Kemudian, didengarnya darwis kedua itu mulai mengulang-ulang ungkapannya; tetapi ucapan U YA itu kembali keliru dilafalkan ...
Sementara darwis pertama memikirkan hal ini, merenungkan betapa manusia sering kali keras kepala mempertahankan kekeliruan, tiba-tiba ia melihat pemandangan yang ganjil dari pulau itu darwis kedua datang menuju perahunya, berjalan di atas air!
Ia pun berhenti mendayung karena takjub. Darwis kedua tadi mendekatinya dan berkata, "Saudara, maaf saya mengganggu Saudara, tetapi saya harus menemui Saudara untuk menanyakan kembali cara pengucapan yang benar yang Saudara sampaikan tadi, sebab saya kesulitan untuk mengingatnya."
Dalam bahasa Inggris hanya satu arti yang bisa kita tangkap dari kisah ini.

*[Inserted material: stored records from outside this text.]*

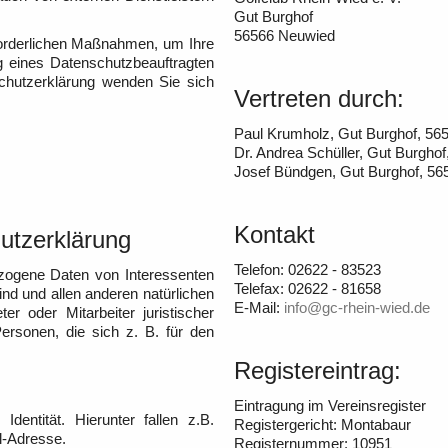
Gut Burghof
56566 Neuwied
erforderlichen Maßnahmen, um Ihre
 eines Datenschutzbeauftragten
nschutzerklärung wenden Sie sich
Vertreten durch:
Paul Krumholz, Gut Burghof, 56
Dr. Andrea Schüller, Gut Burgho
Josef Bündgen, Gut Burghof, 5
Kontakt
utzerklärung
Telefon: 02622 - 83523
zogene Daten von Interessenten
Telefax: 02622 - 81658
ind und allen anderen natürlichen
E-Mail:
info@gc-rhein-wied.de
er oder Mitarbeiter juristischer
rsonen, die sich z. B. für den
Registereintrag:
Eintragung im Vereinsregister
dentität. Hierunter fallen z.B.
Registergericht: Montabaur
l-Adresse.
Registernummer: 10951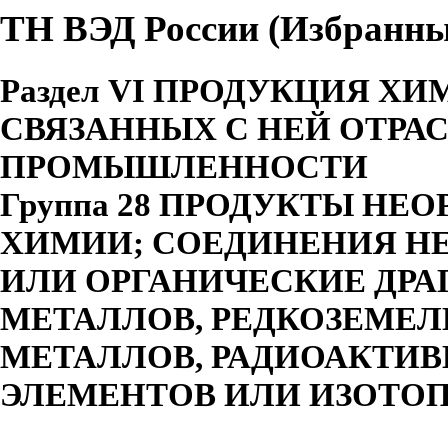
ТН ВЭД России (Избранны
Раздел VI ПРОДУКЦИЯ Х
СВЯЗАННЫХ С НЕЙ ОТРА
ПРОМЫШЛЕННОСТИ
Группа 28 ПРОДУКТЫ НЕ
ХИМИИ; СОЕДИНЕНИЯ Н
ИЛИ ОРГАНИЧЕСКИЕ ДР
МЕТАЛЛОВ, РЕДКОЗЕМЕ
МЕТАЛЛОВ, РАДИОАКТИ
ЭЛЕМЕНТОВ ИЛИ ИЗОТО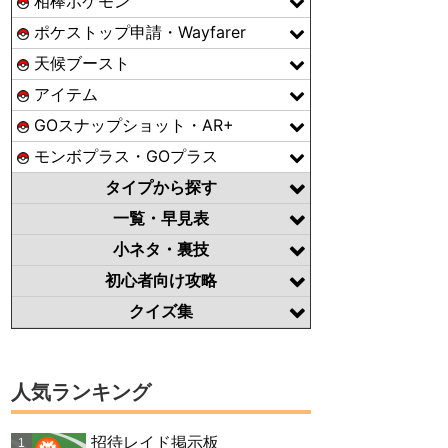
相棒ポケモン
ポケストップ申請・Wayfarer
天候ブースト
アイテム
GOスナップショット・AR+
モンボプラス・GOプラス
タイプから探す
一覧・早見表
小ネタ・裏技
初心者向け攻略
クイズ集
人気ランキング
招待レイド掲示板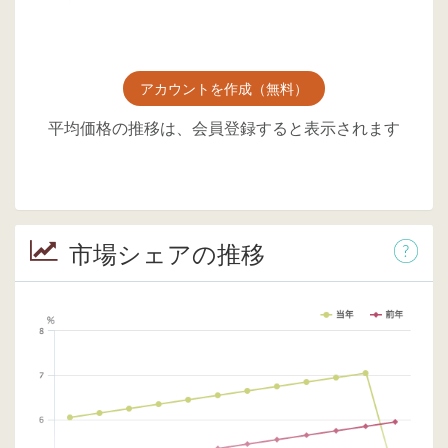
アカウントを作成（無料）
平均価格の推移は、会員登録すると表示されます
市場シェアの推移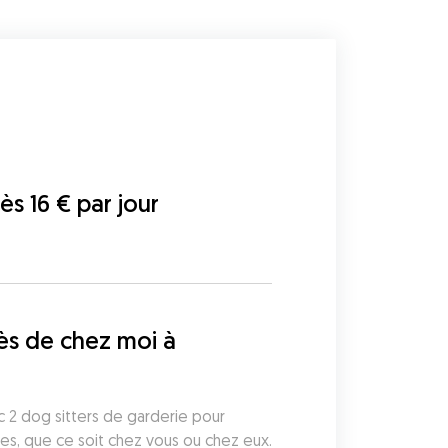
dès 16 € par jour
s de chez moi à 
 2 dog sitters de garderie pour 
les, que ce soit chez vous ou chez eux. 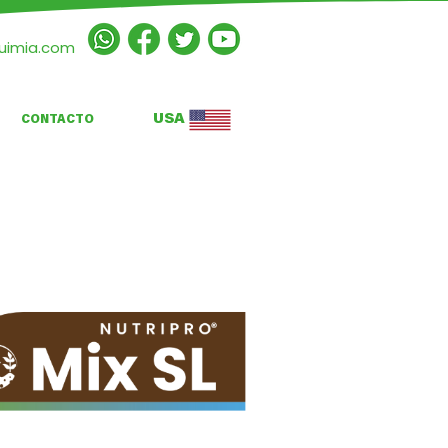
quimia.com
USA
CONTACTO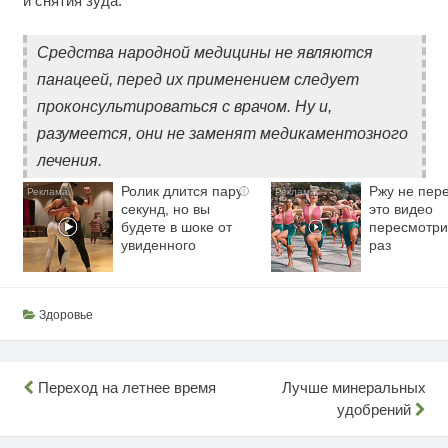
и снятия зуда.
Средства народной медицины не являются
панацеей, перед их применением следует
проконсультироваться с врачом. Ну и,
разумеется, они не заменят медикаментозного
лечения.
Ролик длится пару
Ржу не пере
i
секунд, но вы
это видео
будете в шоке от
пересмотри
увиденного
раз
Здоровье
Навигация
Переход на летнее время
Лучше минеральных
удобрений
по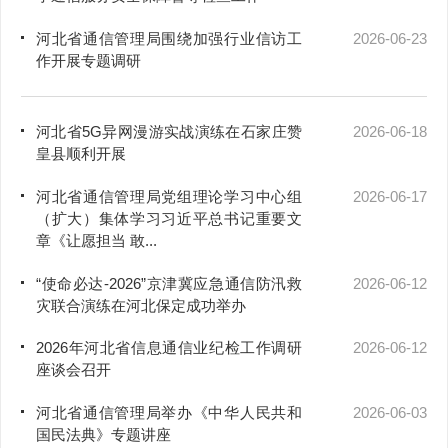
河北省通信管理局围绕加强行业信访工
2026-06-23
作开展专题调研
河北省5G异网漫游实战演练在石家庄赞
2026-06-18
皇县顺利开展
河北省通信管理局党组理论学习中心组
2026-06-17
（扩大）集体学习习近平总书记重要文
章《让愿担当 敢...
“使命必达-2026”京津冀应急通信防汛救
2026-06-12
灾联合演练在河北保定成功举办
2026年河北省信息通信业纪检工作调研
2026-06-12
座谈会召开
河北省通信管理局举办《中华人民共和
2026-06-03
国民法典》专题讲座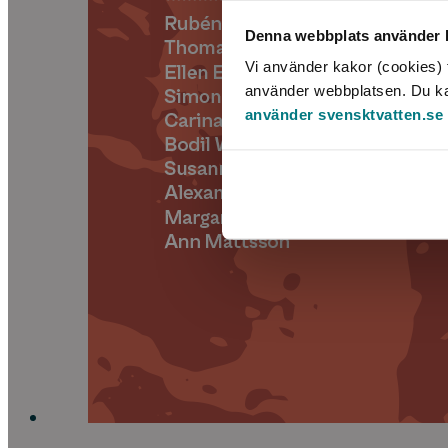
Denna webbplats använder k
Vi använder kakor (cookies) f
använder webbplatsen. Du kan 
använder svensktvatten.se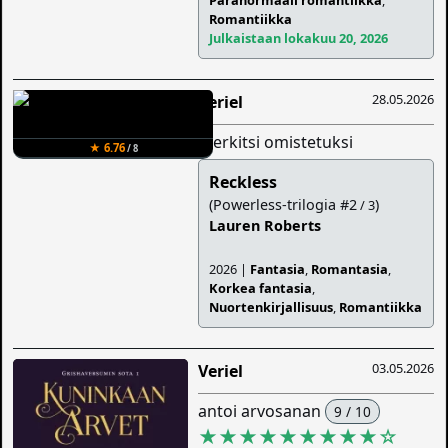
Paranormaali romantiikka
,
Romantiikka
Julkaistaan lokakuu 20, 2026
28.05.2026
Veriel
merkitsi omistetuksi
★ 6.76
/ 8
Reckless
(Powerless-trilogia #2
)
/ 3
Lauren Roberts
2026 |
Fantasia
,
Romantasia
,
Korkea fantasia
,
Nuortenkirjallisuus
,
Romantiikka
03.05.2026
Veriel
antoi arvosanan
9 / 10
★★★★★★★★★
☆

Versi Arab sering menggunakan kata-kata yang bunyinya sama tetapi artinya berbeda (homonim) untuk menandakan bahwa kata itu dimaksudkan untuk memperdalam kesadaran, dan juga untuk menunjukkan suatu moral yang dangkal nilainya.
Selain terdapat dalam sastra populer masa kini di Timur, kisah ini juga ditemukan dalam naskah-naskah ajaran darwis, beberapa di antaranya merupakan naskah yang besar.
Versi ini berasal dari tarekat Asaaseen ('esensial', 'asli') di Timur Dekat dan Tengah.
Sumber:
Harta Karun dari Timur Tengah - Kisah Bijak Para Sufi.